Start of SOURCE MATERIAL
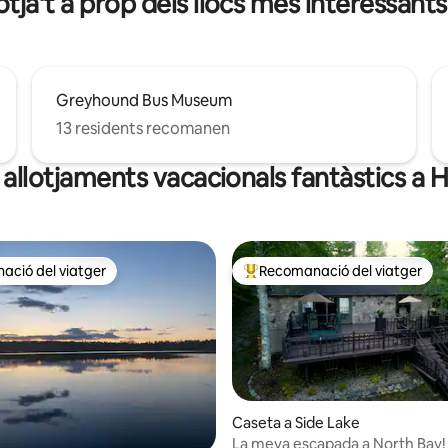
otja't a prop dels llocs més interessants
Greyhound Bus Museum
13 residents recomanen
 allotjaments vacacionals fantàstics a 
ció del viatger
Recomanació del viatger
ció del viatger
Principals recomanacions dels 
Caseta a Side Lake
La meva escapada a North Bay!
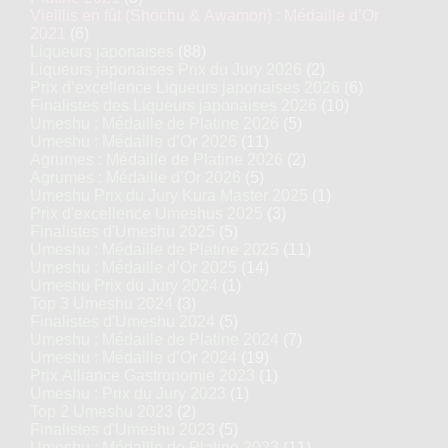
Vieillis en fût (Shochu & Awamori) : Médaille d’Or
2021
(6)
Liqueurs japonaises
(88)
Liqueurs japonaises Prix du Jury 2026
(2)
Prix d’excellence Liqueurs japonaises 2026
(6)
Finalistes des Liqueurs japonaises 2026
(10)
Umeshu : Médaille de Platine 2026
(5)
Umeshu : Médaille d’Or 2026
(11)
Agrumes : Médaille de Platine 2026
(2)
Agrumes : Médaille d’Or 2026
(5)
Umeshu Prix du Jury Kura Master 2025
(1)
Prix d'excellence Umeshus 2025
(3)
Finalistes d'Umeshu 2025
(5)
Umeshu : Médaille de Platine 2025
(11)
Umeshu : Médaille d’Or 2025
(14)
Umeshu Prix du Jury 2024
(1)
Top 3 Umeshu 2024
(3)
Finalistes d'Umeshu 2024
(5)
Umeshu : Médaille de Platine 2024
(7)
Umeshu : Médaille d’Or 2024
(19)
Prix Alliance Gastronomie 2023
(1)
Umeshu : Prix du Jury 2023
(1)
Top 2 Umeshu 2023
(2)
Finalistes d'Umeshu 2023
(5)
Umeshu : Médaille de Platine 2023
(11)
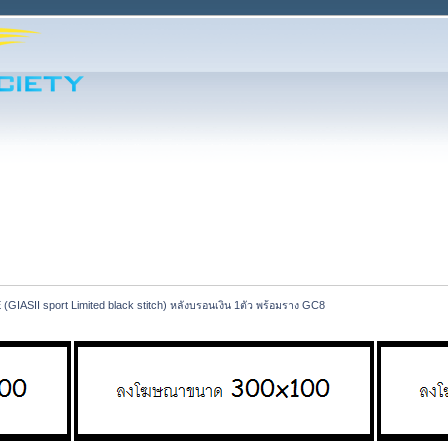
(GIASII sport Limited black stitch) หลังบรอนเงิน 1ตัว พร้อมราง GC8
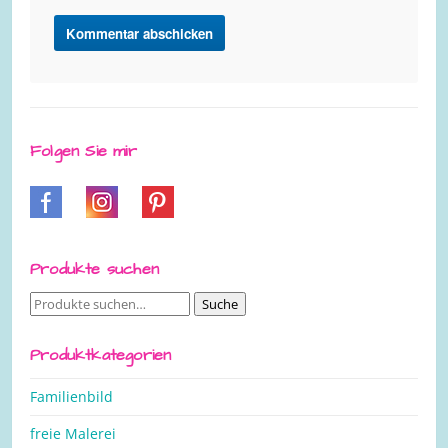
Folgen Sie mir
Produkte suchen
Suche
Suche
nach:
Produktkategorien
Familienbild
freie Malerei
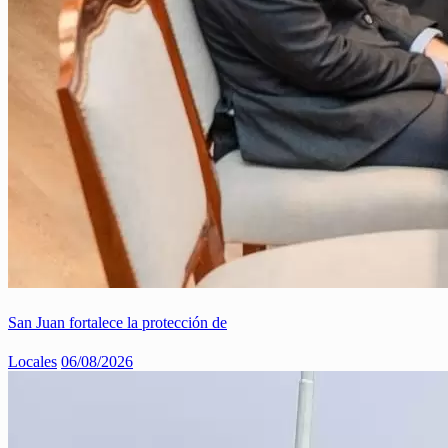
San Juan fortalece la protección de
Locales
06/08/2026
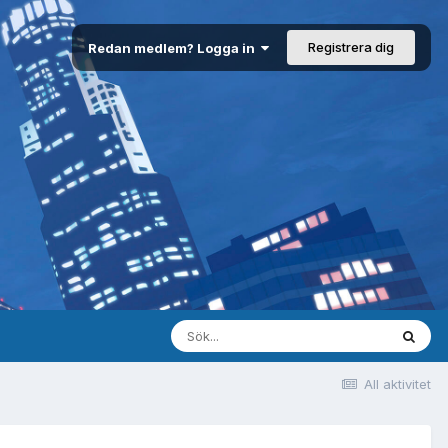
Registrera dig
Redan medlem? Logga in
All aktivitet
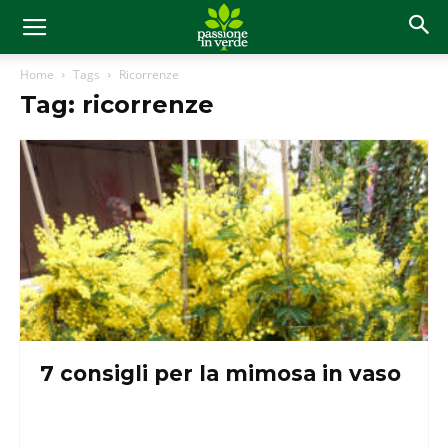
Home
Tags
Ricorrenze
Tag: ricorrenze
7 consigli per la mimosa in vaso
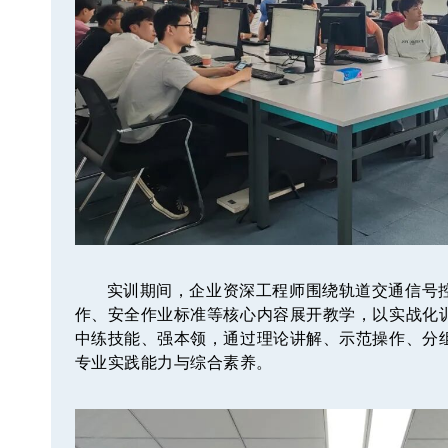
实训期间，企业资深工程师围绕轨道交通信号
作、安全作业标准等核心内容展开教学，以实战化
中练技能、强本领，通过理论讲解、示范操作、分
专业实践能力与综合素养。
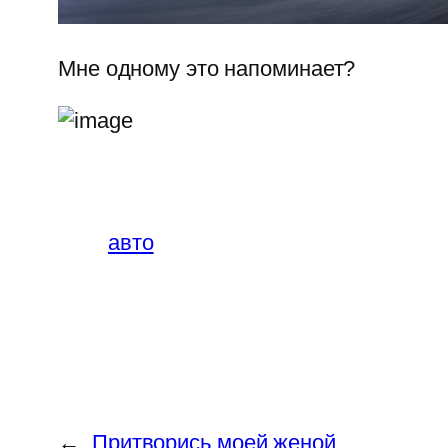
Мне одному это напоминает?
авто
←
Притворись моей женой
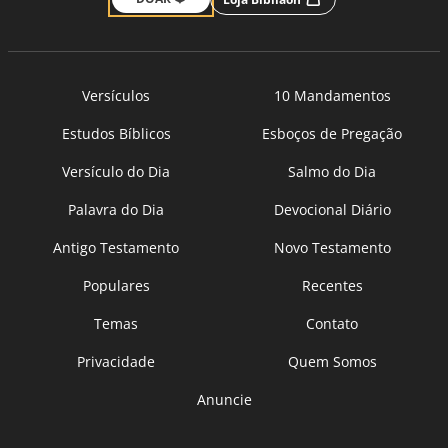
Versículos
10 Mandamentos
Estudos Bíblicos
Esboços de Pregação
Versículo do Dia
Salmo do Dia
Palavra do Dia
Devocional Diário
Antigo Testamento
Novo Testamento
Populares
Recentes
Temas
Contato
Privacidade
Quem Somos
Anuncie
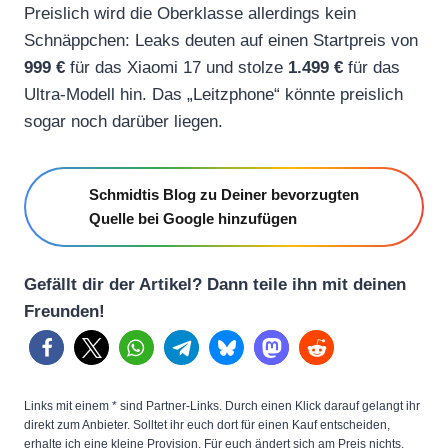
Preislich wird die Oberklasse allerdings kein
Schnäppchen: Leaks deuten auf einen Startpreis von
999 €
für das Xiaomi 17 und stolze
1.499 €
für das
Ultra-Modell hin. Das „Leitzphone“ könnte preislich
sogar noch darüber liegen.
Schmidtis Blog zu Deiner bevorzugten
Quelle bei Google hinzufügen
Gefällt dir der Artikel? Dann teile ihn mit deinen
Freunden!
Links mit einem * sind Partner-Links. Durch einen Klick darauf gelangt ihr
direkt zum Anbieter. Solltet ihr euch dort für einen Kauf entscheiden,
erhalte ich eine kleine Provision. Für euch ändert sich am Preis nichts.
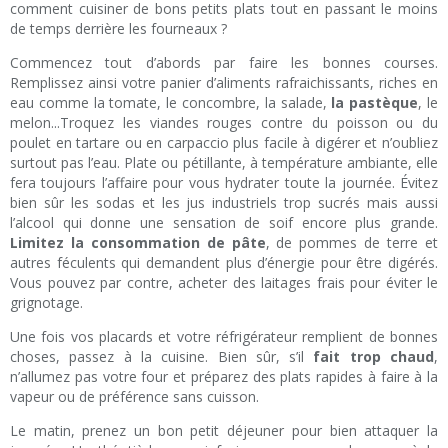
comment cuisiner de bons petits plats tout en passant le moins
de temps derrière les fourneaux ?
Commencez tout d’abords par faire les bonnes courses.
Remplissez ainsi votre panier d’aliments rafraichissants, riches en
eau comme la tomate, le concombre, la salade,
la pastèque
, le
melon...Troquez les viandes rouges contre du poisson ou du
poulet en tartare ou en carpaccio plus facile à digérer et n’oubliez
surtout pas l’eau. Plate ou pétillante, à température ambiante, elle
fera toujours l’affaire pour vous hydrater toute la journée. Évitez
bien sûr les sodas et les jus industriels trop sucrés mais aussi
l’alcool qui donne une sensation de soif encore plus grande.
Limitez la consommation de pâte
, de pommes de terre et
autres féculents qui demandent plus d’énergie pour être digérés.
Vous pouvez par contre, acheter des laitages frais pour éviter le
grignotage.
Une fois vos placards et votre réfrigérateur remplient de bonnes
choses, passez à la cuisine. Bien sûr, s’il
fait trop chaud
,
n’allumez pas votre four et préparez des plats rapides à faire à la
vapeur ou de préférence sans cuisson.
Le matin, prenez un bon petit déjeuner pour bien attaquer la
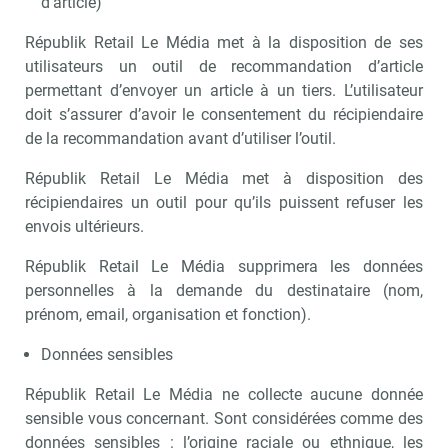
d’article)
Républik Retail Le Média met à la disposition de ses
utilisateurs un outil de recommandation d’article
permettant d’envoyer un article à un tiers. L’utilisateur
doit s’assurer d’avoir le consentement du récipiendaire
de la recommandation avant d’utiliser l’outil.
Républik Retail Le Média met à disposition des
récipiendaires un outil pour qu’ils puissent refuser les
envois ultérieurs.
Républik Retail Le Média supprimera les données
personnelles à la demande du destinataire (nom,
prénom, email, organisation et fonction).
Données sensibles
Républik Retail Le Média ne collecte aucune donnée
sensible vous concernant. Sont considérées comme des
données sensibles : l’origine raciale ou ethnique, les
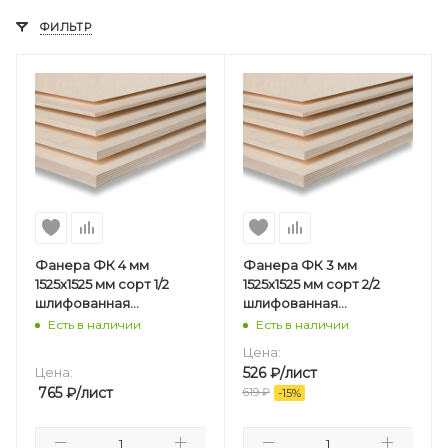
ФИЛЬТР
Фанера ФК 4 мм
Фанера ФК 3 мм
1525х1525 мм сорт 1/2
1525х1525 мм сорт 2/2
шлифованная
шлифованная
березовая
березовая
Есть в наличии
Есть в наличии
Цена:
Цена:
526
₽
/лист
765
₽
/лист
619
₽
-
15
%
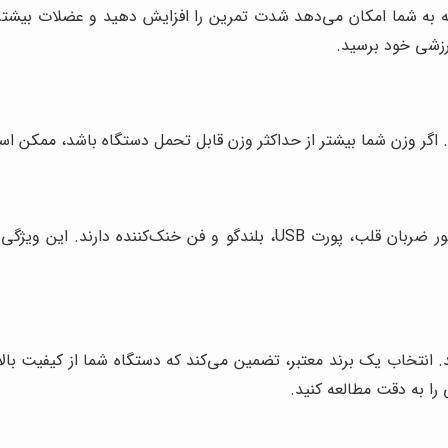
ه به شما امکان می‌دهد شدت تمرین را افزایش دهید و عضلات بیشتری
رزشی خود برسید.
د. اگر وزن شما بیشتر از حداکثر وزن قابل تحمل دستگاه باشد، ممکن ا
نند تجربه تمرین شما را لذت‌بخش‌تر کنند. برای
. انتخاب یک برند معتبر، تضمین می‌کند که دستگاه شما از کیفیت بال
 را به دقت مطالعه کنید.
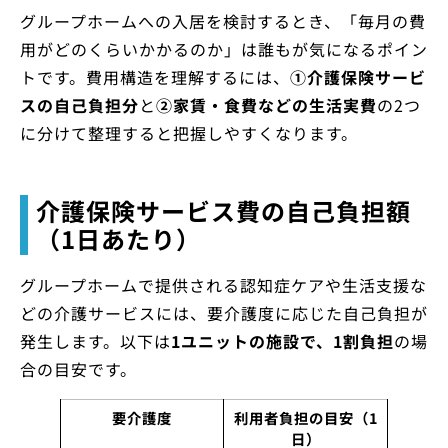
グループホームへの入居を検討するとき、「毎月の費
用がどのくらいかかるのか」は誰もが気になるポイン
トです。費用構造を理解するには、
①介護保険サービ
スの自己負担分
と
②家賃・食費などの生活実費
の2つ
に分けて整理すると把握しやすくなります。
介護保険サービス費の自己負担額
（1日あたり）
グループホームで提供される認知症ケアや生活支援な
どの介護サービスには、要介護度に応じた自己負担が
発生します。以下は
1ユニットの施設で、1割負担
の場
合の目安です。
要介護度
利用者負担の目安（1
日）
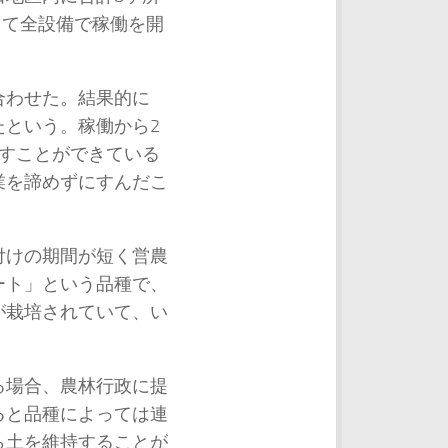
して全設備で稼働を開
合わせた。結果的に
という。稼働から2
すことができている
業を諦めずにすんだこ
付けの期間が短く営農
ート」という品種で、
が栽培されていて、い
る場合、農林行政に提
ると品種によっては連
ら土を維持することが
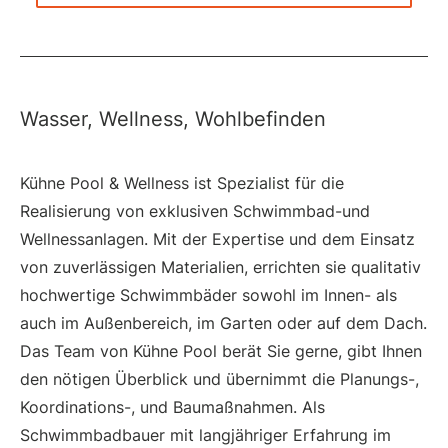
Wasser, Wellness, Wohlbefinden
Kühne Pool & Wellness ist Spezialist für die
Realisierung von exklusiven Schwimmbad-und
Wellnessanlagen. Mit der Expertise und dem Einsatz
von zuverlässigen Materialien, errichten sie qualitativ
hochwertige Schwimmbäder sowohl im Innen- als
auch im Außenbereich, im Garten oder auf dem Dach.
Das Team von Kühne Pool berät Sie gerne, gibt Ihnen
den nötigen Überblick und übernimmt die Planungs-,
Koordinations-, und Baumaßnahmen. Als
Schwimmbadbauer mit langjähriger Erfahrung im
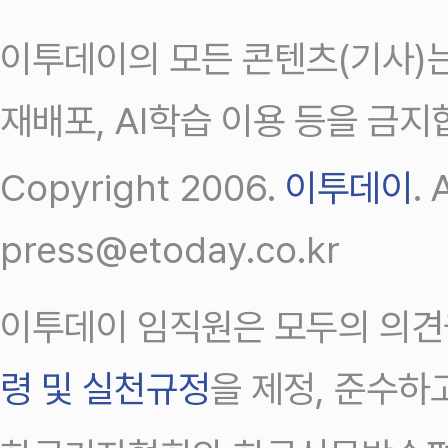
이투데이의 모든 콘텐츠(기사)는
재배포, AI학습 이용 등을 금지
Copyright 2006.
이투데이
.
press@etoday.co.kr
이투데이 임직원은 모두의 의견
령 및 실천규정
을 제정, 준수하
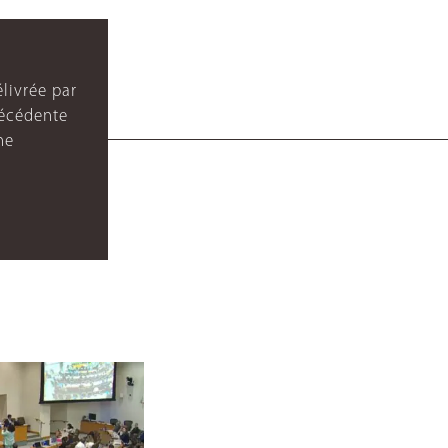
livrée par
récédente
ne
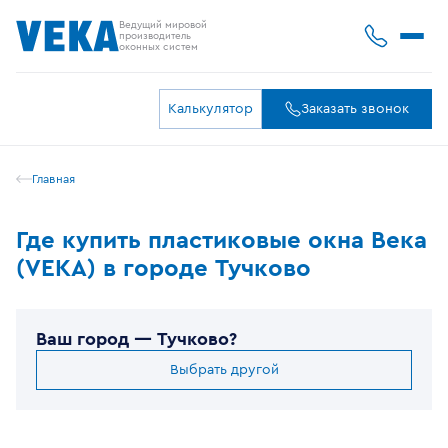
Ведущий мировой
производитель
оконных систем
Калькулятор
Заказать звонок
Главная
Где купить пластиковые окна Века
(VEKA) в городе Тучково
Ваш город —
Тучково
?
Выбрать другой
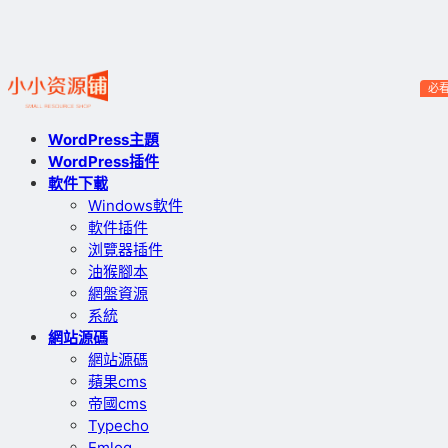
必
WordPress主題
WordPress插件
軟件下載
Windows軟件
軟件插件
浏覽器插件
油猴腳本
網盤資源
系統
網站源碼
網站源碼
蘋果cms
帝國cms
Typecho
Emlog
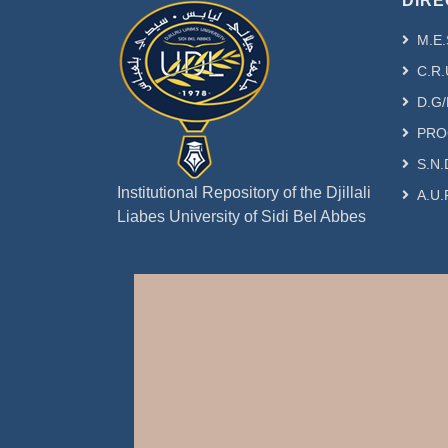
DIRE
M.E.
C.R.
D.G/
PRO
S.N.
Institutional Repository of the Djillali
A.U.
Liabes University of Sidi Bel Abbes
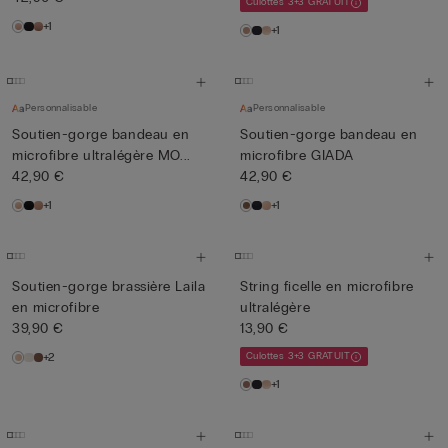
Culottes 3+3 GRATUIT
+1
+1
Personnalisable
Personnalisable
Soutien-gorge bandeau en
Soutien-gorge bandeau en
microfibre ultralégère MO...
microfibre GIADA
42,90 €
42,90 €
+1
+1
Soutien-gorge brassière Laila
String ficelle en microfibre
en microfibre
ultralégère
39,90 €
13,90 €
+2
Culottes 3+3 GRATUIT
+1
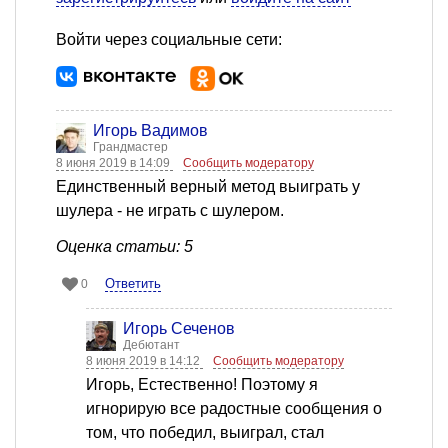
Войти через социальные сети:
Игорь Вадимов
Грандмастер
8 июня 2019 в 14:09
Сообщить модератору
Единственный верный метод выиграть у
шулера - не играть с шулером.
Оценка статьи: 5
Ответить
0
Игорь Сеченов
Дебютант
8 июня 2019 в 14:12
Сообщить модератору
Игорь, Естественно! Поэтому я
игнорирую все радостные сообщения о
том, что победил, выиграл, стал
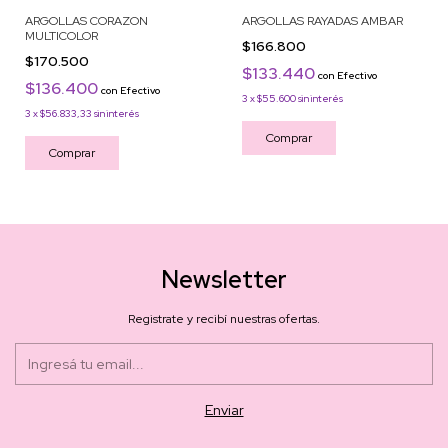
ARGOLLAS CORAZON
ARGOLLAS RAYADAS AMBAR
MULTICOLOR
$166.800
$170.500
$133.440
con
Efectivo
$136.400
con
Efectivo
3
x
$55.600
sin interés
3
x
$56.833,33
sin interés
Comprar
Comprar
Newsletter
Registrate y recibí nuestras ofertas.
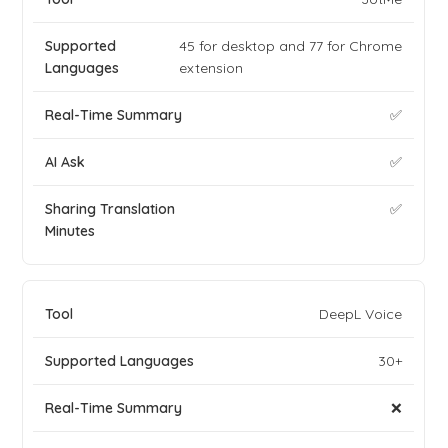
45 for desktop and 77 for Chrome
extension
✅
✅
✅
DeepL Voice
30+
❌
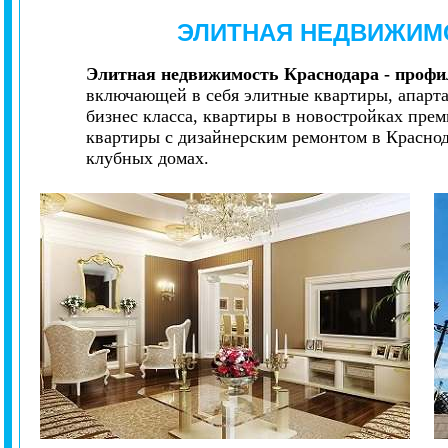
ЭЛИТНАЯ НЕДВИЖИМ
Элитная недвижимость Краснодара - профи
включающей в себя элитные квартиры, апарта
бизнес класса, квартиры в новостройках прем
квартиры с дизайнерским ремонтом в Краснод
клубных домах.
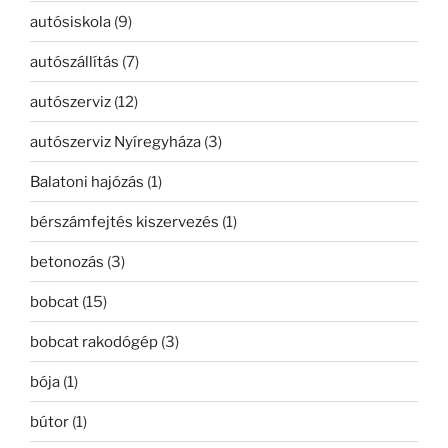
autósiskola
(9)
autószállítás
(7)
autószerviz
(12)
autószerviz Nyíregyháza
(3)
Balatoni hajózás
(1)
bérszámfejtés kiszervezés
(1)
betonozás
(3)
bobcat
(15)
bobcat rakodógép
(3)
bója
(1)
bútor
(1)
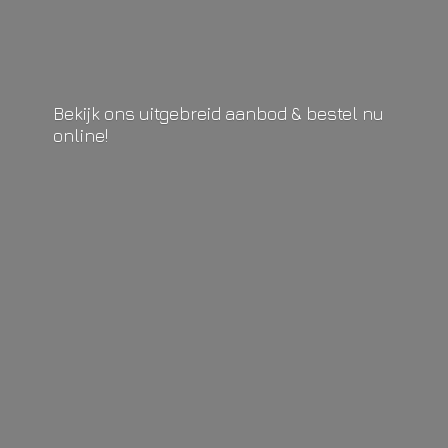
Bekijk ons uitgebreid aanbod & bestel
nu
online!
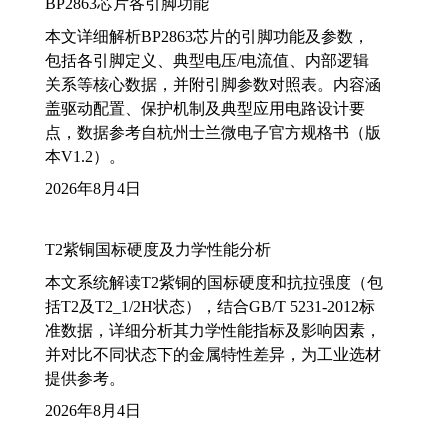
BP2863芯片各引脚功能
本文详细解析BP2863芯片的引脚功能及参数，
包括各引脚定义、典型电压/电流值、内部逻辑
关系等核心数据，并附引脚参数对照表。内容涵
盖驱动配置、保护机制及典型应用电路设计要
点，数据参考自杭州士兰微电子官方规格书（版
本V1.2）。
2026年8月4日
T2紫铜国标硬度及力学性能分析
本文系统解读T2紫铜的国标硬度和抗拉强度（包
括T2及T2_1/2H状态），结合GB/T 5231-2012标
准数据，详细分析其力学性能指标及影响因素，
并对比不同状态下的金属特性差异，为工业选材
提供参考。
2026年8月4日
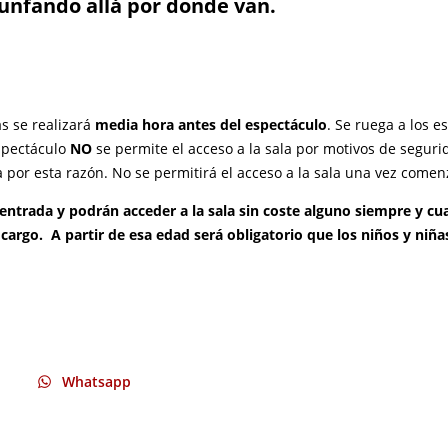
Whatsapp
End of SOURCE MATERIAL
- _AIM OF THE EXERCISE_
Each line of the data that holds the word "recommandation" should be copied.

- _THE ANSWER_
utilisateurs un outil de recommandation d’article
de la recommandation avant d’utiliser l’outil.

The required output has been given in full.